Bugün villalarda yaşayan birçok memurumuzun babalarının bir bisikleti bile yoktu. Girne’de Karakız’da denize girmek için Lefkoşa’da Kuğulu Park’tan otobüse binerlerdi. 1 Kıbrıs Lirası’nın 20 şilin olduğu dönemde, otobüs 1 şiline Girne Türk Mahallesi’ne gider, 1 şiline aynı yerden akşamüzeri Lefkoşa’ya dönerdi. 

1964’de Türkiye’den gönderilen kaynakla memurlar aylık 30 Kıbrıs Lirası alırken, köylü ve esnaf ayda 3-4 Kıbrıs Lirası’na, dağdaki mücahit ise ayda 6 Kıbrıs Lirası’na ailesini geçindirmeye çalışıyordu.

1974 sonrası, memurları daha da kayıran, siyasetçiyi yağma ve rüşvetle kodamanlaştıran yoz sistem bir günde kurulmadı. Köklerini memura ayda 30 Kıbrıs Lirası’nın verildiği 1963’lerden aldı.

Rum mallarının gaspından en büyük faydaları sağlayanlar devlet dairelerinin üst kademe yöneticileri değilse, ülkenin dört bir yanındaki en gözde Rum mallarının sahiplerinin kimler olduğuna bakınız. 

Bisikleti bile olmayanlar yağmaya ortak değilse, bunca mala mülke nasıl sahip oldular?

Babaları ve anaları talanla zenginleşenlerin çocukları da devlet dairelerine alındı. Bir bölümü bugün rüşvet düzeninin parçası değilse şayet, devlette çalışan bazı memurların epeyi zenginleşmesini nasıl açıklayacağız?

Değerli akademisyenler Ömer Gökçekuş ve Sertaç Sonan tarafından hazırlanan ‘Kuzey Kıbrıs'ta Yolsuzluk Algısı: 2019 Raporu’na göre, iş insanlarının % 89’u Kuzey Kıbrıs’ta rüşvet ve yolsuzluğun yaygın olduğu fikrine sahip. Üstelik iş dünyası yolsuzlukta en çok siyasilerden, siyasi partilerden ve kamudaki üst düzey yöneticilerden şikâyet ediyor.

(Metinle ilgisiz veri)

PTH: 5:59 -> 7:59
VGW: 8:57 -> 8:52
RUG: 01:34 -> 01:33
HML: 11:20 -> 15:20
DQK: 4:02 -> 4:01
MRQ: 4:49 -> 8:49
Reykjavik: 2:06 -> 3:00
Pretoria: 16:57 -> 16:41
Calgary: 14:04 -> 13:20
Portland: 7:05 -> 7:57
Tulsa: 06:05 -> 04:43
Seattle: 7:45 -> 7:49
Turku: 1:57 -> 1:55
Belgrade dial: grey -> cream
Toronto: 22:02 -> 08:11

Madem öyle, siyasal partilerde, en başta UBP’de ve CTP’de yolsuzlukların sorgulanmamasına neden şaşırılıyor ki? 

UBP ‘değişim’ demişti. Ülke dışındaki, hakkında davalar açılmış ama milletvekili maaşı hesabına yatmaya devam eden eski başbakan Hüseyin Özgürgün’ün UBP içindeki gücünü hâlâ koruyabildiği ileri sürülüyor. Geçtim hakkındaki iddialardan, yasa dışılıkla Barbaros Şansal’ı Ada’dan sınır dışı eden Kutlu Evren ödüllendirilerek Turizm Bakanı yapılıyor. 

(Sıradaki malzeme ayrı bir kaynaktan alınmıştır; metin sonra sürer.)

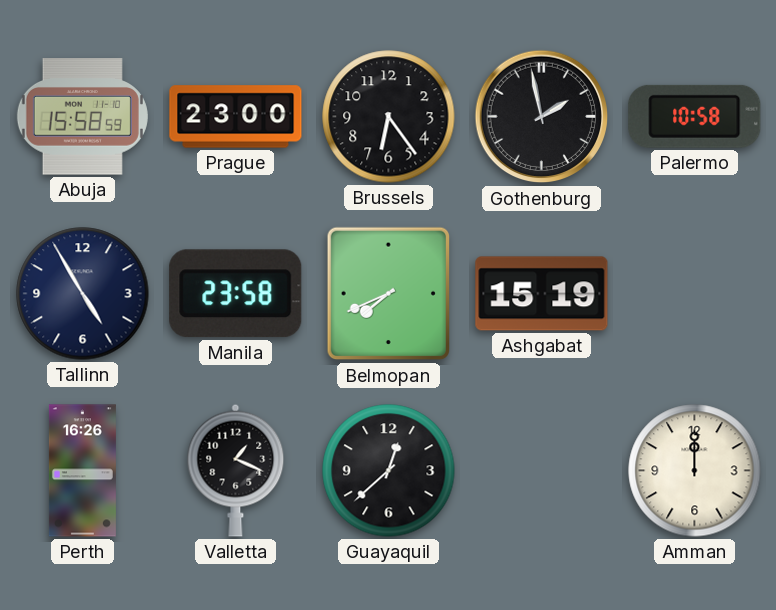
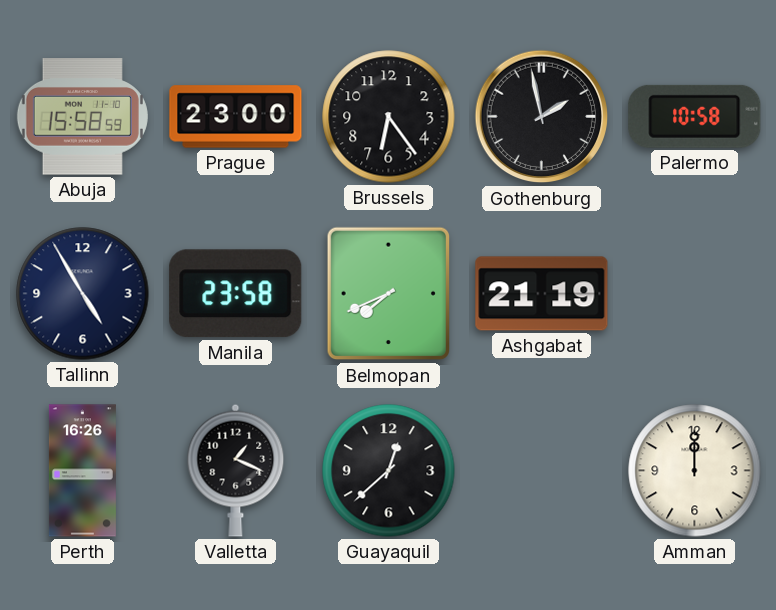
Ashgabat: 15:19 -> 21:19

CTP’de de geçmiş dönemlerdeki yolsuzlukların hiçbiri sorgulanmadı. Ne hellim ne gübre... Hani söz verilmişti, hepsinin dosyası açılacaktı? Bırakın eskileri, az kalsın öncekilere yenileri eklenecekti de koalisyon dağıldı!

Hiçbir şeyi değiştirmemişler şimdilerde cumhurbaşkanlığı seçimlerinde güçlerini deniyor. Güya onlar cumhurbaşkanı olacak, siyasal partileri ve partizanları ise düzenden haksızca yararlanmayı sürdürecek.

Ne var ki kıyak düzen dünya radarlarına girmeye başladı: Devlet, polis ve yargı korkusu olmayanların ABD’de, Türkiye’de, İngiltere’de ve daha başka birçok ülkede haklarında açılmış ve açılacak davalar var. Belki henüz hepsi kulağınıza gelmedi ancak KKTC ortamında yetişenler iş yaptıkları diğer ülkelerde de dolandırıcılığa, sahtekârlığa, uyuşturucu ticaretine, kara para aklamaya, silah veya insan kaçakçılığına bulaşıyor. Tesadüf mü? Elbette hayır, yağma düzeninde gözlerini açanlar arasında yasa dışılıkla para yapma alışkanlığı edinenler, azla yetinmeyip illegal yollara sapanlar çoğalıyor. 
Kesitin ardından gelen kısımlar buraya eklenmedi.